[Transcribed page contents]
=== Section Start ===
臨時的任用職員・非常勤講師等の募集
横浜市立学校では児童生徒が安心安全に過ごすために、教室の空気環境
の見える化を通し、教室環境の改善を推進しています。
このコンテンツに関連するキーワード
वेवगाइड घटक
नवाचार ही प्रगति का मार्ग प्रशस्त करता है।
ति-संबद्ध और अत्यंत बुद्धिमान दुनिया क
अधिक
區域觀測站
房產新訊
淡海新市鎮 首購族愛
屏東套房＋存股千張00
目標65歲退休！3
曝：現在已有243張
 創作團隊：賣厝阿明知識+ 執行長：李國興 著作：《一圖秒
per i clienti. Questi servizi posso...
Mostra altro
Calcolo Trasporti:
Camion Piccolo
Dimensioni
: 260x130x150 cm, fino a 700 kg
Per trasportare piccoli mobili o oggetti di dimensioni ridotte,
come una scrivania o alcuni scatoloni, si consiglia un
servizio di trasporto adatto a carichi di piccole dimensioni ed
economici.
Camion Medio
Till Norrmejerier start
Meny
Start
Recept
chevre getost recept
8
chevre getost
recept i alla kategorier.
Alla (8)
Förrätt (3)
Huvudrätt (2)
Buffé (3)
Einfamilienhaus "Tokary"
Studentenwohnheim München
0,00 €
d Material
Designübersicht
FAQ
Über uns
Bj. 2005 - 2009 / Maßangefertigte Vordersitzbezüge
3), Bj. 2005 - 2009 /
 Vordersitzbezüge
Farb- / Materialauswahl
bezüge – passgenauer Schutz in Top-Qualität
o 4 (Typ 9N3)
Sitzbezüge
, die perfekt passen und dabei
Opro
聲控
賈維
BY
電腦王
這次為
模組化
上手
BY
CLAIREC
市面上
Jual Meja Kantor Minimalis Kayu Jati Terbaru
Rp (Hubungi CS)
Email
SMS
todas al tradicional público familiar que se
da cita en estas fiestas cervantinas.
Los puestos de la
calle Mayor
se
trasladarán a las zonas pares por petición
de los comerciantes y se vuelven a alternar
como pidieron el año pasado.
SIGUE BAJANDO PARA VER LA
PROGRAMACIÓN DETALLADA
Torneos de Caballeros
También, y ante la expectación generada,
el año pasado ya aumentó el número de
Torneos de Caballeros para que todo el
=== Section End ===
PROMPT:
If a line in the records contains the string "chevre", include it in the count; report that count alone.

SOLUTION TO THIS PROBLEM:
2